Figure 1.

Overall structure and tertiary interactions of the dG-bound M. florum riboswitch. a, Secondary structure and tertiary interactions in the Bacillus subtilis xpt G riboswitch¹⁵ (PDB ID 1Y27). Canonical and non-canonical tertiary base pairing is depicted by long solid and dashed lines, respectively. Tertiary stacking interactions are in thick dashed blue lines. Nucleotides in red correspond to the positions that are >90% conserved in the known guanine riboswitch representatives¹³. Note that some conserved positions preserve chemical signatures (purine or pyrimidine) rather than the identity of nucleotides.

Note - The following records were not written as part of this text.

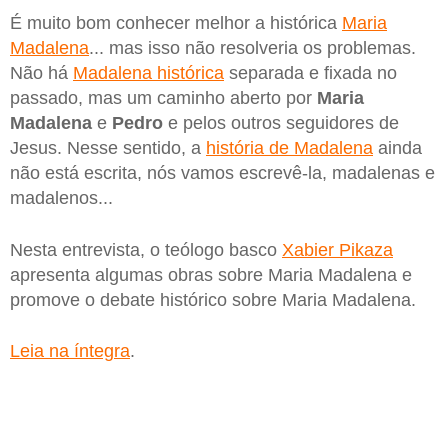
É muito bom conhecer melhor a histórica
Maria
Madalena
... mas isso não resolveria os problemas.
Não há
Madalena histórica
separada e fixada no
passado, mas um caminho aberto por
Maria
Madalena
e
Pedro
e pelos outros seguidores de
Jesus. Nesse sentido, a
história de Madalena
ainda
não está escrita, nós vamos escrevê-la, madalenas e
madalenos...
Nesta entrevista, o teólogo basco
Xabier Pikaza
apresenta algumas obras sobre Maria Madalena e
promove o debate histórico sobre Maria Madalena.
Leia na íntegra
.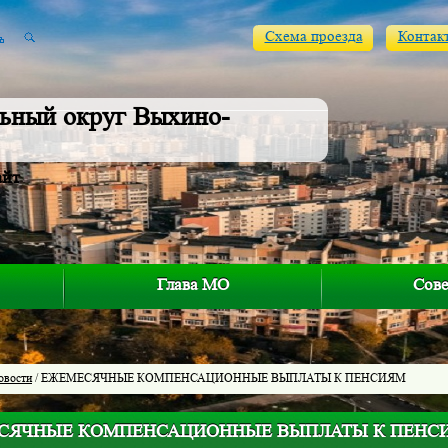
Схема проезда
Контак
ьный округ Выхино-
айт
Глава МО
Сове
овости
/ ЕЖЕМЕСЯЧНЫЕ КОМПЕНСАЦИОННЫЕ ВЫПЛАТЫ К ПЕНСИЯМ
СЯЧНЫЕ КОМПЕНСАЦИОННЫЕ ВЫПЛАТЫ К ПЕНС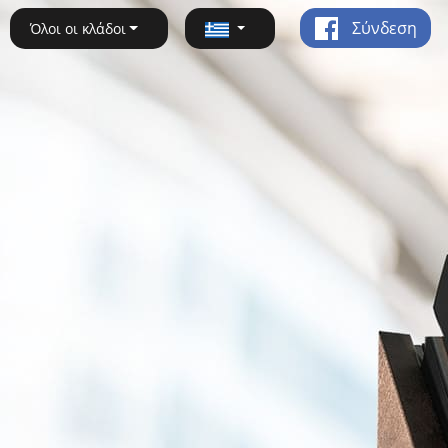
Σύνδεση
Όλοι οι κλάδοι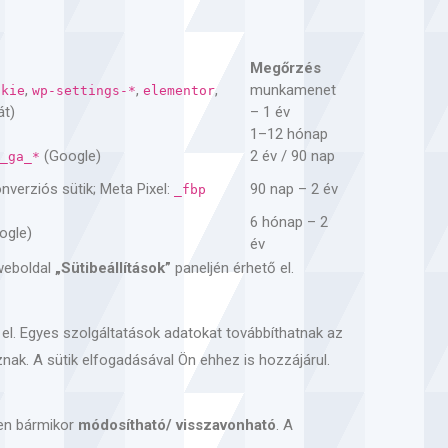
Megőrzés
,
,
,
munkamenet
okie
wp-settings-*
elementor
át)
– 1 év
1–12 hónap
(Google)
2 év / 90 nap
_ga_*
onverziós sütik; Meta Pixel:
90 nap – 2 év
_fbp
6 hónap – 2
ogle)
év
 weboldal
„Sütibeállítások”
paneljén érhető el.
k el. Egyes szolgáltatások adatokat továbbíthatnak az
nak. A sütik elfogadásával Ön ehhez is hozzájárul.
ken bármikor
módosítható/ visszavonható
. A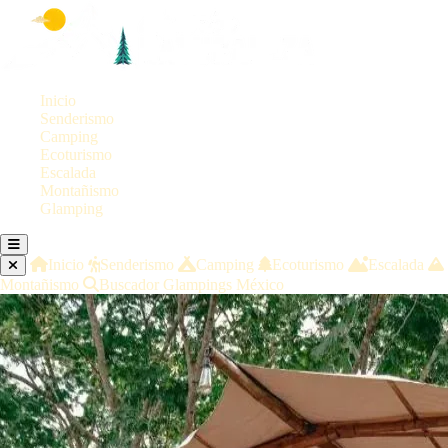
Inicio
Senderismo
Camping
Ecoturismo
Escalada
Montañismo
Glamping
Inicio
Senderismo
Camping
Ecoturismo
Escalada
Montañismo
Buscador Glampings México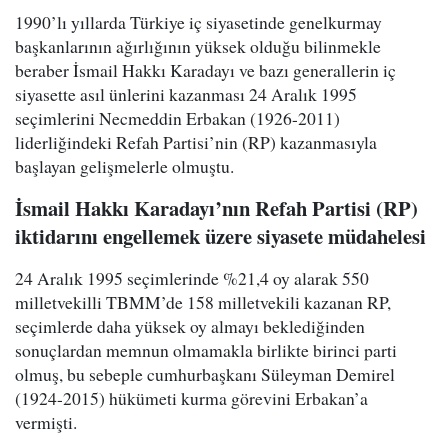
1990’lı yıllarda Türkiye iç siyasetinde genelkurmay
başkanlarının ağırlığının yüksek olduğu bilinmekle
beraber İsmail Hakkı Karadayı ve bazı generallerin iç
siyasette asıl ünlerini kazanması 24 Aralık 1995
seçimlerini Necmeddin Erbakan (1926-2011)
liderliğindeki Refah Partisi’nin (RP) kazanmasıyla
başlayan gelişmelerle olmuştu.
İsmail Hakkı Karadayı’nın Refah Partisi (RP)
iktidarını engellemek üzere siyasete müdahelesi
24 Aralık 1995 seçimlerinde %21,4 oy alarak 550
milletvekilli TBMM’de 158 milletvekili kazanan RP,
seçimlerde daha yüksek oy almayı beklediğinden
sonuçlardan memnun olmamakla birlikte birinci parti
olmuş, bu sebeple cumhurbaşkanı Süleyman Demirel
(1924-2015) hükümeti kurma görevini Erbakan’a
vermişti.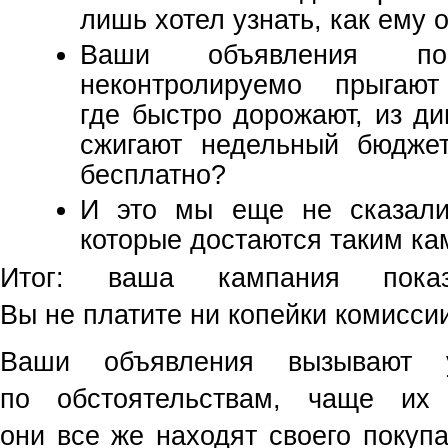
лишь хотел узнать, как ему 
Ваши объявления пок
неконтролируемо прыгаю
где быстро дорожают, из ди
сжигают недельный бюджет
бесплатно?
И это мы еще не сказали
которые достаются таким ка
Итог: ваша кампания показ
Вы не платите ни копейки комисси
Ваши объявления вызывают 
по обстоятельствам, чаще их
они все же находят своего покупа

Yellow shading shows a helical region whose replacement by the corresponding segment of the dG riboswitch significantly enhances dG binding¹⁷. The bound ligand is circled and its chemical formula is shown in inset. b, Secondary structure and tertiary interactions in the dG riboswitch. Pink shading indicates nucleotide differences from the guanine riboswitch. Boxes depict nucleotide variations from the guanine riboswitch that occur at otherwise highly conserved positions. c, Overall riboswitch structure in a ribbon representation, front view. d, Same structure, back view. e, Summary of the metal binding sites located using anomalous scatterers. Cs⁺ (indicated Cs), Mn²⁺ (indicated Mn), [Co(NH₃)₆]³⁺ and [Ir(NH₃)₆]³⁺ cations are shown in purple, cyan, orange and pink colors, respectively. General metal binding sites, where more than one cation type was detected, are designated M1 through M4.